Automatic firmware update, clients now say Credential or ssl vpn configuration is wrong (-7200)

Hi

Is it SSL VPN?

Is VPN user authenticated with RADIUS?

Greetings, 
Assuming the referenced upgrade was v7.0.16 to 7.0.17. and Forticlient 7.4.x (If not, this can be disregarded)
There was a change note in 7.0.17:

1101837

Insufficient Session Expiration in SSLVPN using SAML authentication.
This seems to have had some negative effect.  
I'd opened a support ticket and they essentially told me that 7.0.x was EOES and could not guarantee a solution.  Ended up pushing to 7.2.10 and this issue was no longer observed. 
There's another thread here: https://community.fortinet.com/t5/Support-Forum/7-0-17-breaking-SAML/m-p/371425#M261521

Hi @asomnet-sysadm ,

It's better to provide the firmware version info.

You should plan upgrading to FortiOS 7.4.7 and most importantly migrate to IPSec IKEv2 VPN...

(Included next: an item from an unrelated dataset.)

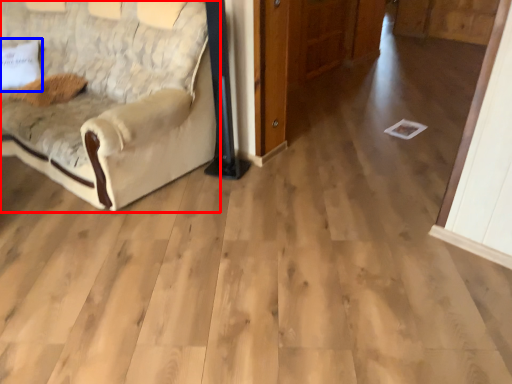 Question: Which object is closer to the camera taking this photo, studio couch (highlighted by a red box) or pillow (highlighted by a blue box)?

Choices:
 (A) studio couch
 (B) pillow

Answer: (A) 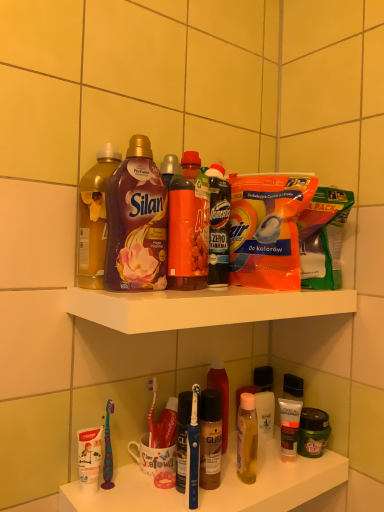 The height and width of the screenshot is (512, 384). In order to click on vacant area located to the right-hand side of purple glossy liquid at upper center, the first bottle viewed from the front in this screenshot , I will do `click(196, 290)`.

Sorry, I forgot to mention the software version. We upgraded from 7.0.14 to 7.4.6 and all was fine, but for some reason auto updates were automatically enabled so one night the firewall upgraded from 7.4.6 to 7.4.7 and it was after this auto update the clients started failing. Checking "Use external browser as user-agent for saml user authentication" it started working again. No idea what happened though. Upgrading the client to the latest version wouldn't help either.